Als einen öffentlich-rechtlichen „Schatz“ bezeichnete unter anderem der „Tagesschau“-Journalist Gábor Halász das, was ARD und ZDF nun mit ihrem gemeinsamen Streaming-Netzwerk aus der Taufe gehoben haben. Sein Arbeitgeber formulierte es zunächst etwas nüchterner. „ARD und ZDF verknüpfen Mediatheken“, hieß es auf tagesschau.de über die „Streaming-Offensive“ der beiden gebührenfinanzierten Rundfunkanstalten.
Das klingt nach Kosten-Effizienz. So sollen lästige Fragen danach verstummen, wer das ach so wertvolle Schmuckkästchen auf dem Online-Unterhaltungsmarkt denn eigentlich bezahlt, das künftig privaten Konkurrenten wie Netflix oder Amazon Prime Paroli bieten soll. Die Antwort wäre sowieso wie immer, wenn der öffentlich-rechtliche Rundfunk ein neues Prestigeprojekt an den Start bringt. Natürlich wird auch die gemeinsame Mediathek von den Zahlern der Zwangsgebühren finanziert. Die dürfen sich von den Nutznießern des Systems für etwaige Kritik in Zukunft aber wohl zumindest noch zentraler verspotten lassen.

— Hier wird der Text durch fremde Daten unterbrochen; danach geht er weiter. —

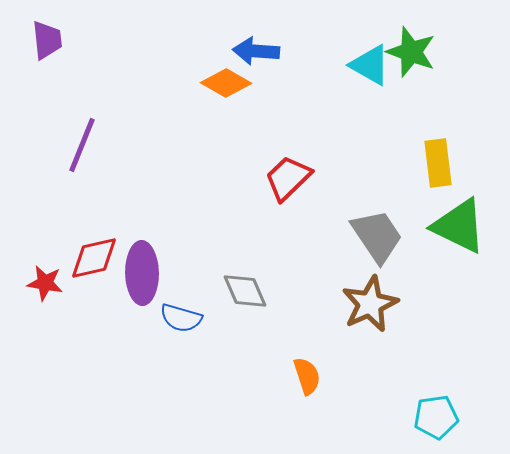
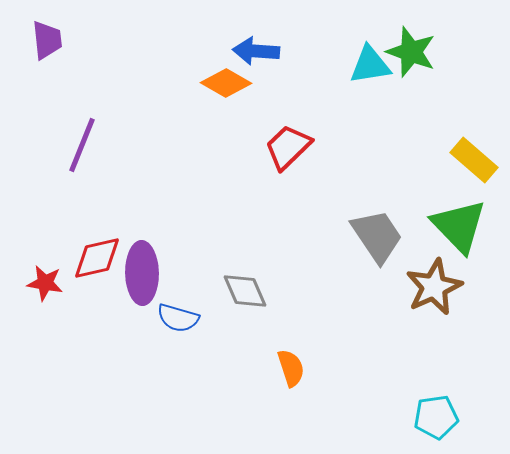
cyan triangle: rotated 39 degrees counterclockwise
yellow rectangle: moved 36 px right, 3 px up; rotated 42 degrees counterclockwise
red trapezoid: moved 31 px up
green triangle: rotated 20 degrees clockwise
red diamond: moved 3 px right
brown star: moved 64 px right, 17 px up
blue semicircle: moved 3 px left
orange semicircle: moved 16 px left, 8 px up
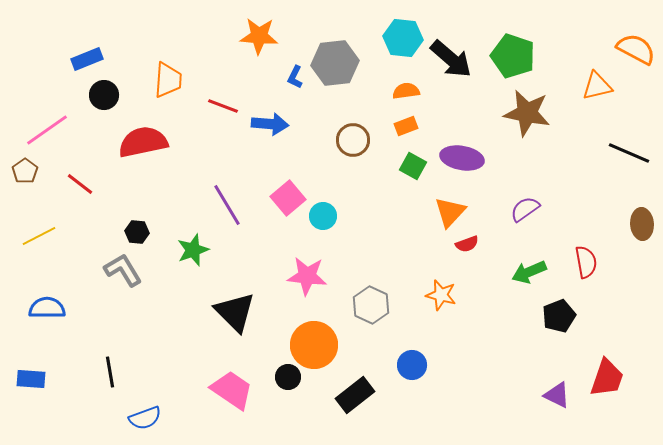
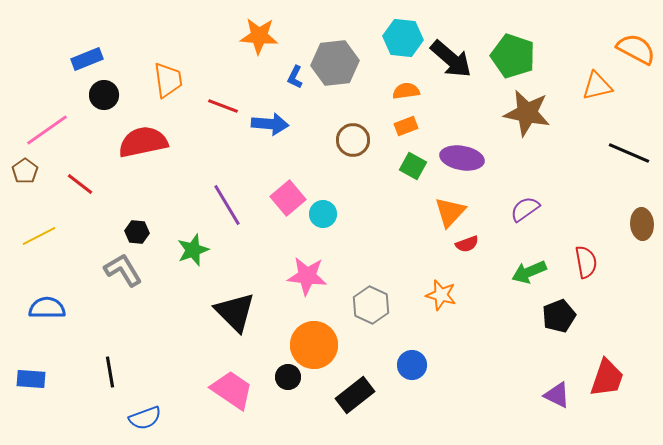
orange trapezoid at (168, 80): rotated 12 degrees counterclockwise
cyan circle at (323, 216): moved 2 px up
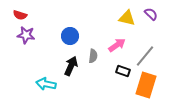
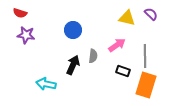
red semicircle: moved 2 px up
blue circle: moved 3 px right, 6 px up
gray line: rotated 40 degrees counterclockwise
black arrow: moved 2 px right, 1 px up
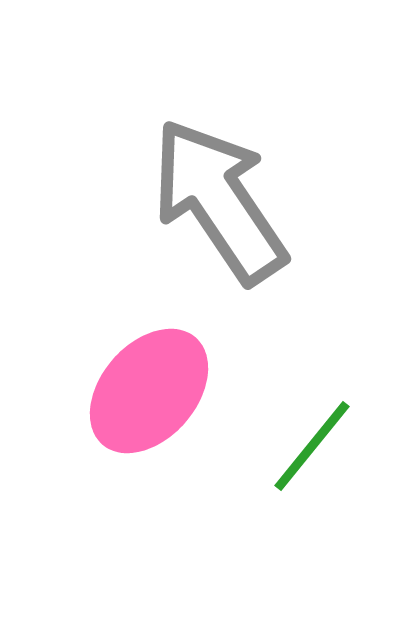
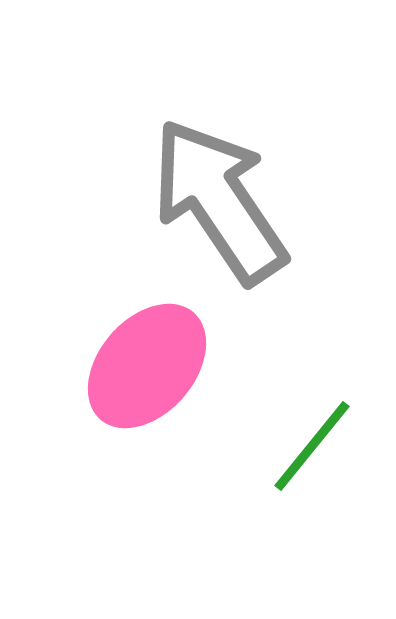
pink ellipse: moved 2 px left, 25 px up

Auch sonst ändert sich im Grunde gar nicht so viel. Die „gemeinsame Plattform“ ist in erster Linie eine Zusammenlegung der Inhalte von ARD und ZDF im Hintergrund. Diese werden dann in Zukunft in beiden Mediatheken abrufbar sein. Es gilt also auch weiterhin das alte Motto der zwangsfinanzierten Rundfunkmacher: Warum nur eine Plattform haben, wenn man auch mindestens zwei haben kann?
Der Nutzer soll einen „ganzen Kosmos“ bekommen
„Zuschauer behalten ihre gewohnten Apps“, beruhigt der Internet-Artikel der „Tagesschau“ all jene, die sich schon Sorgen gemacht haben, sie müßten das gemeinsame Angebot der beiden aufgeblähten Rundfunkanstalten bald ganz praktisch nur noch mit einer einzigen Media-Anwendung abrufen.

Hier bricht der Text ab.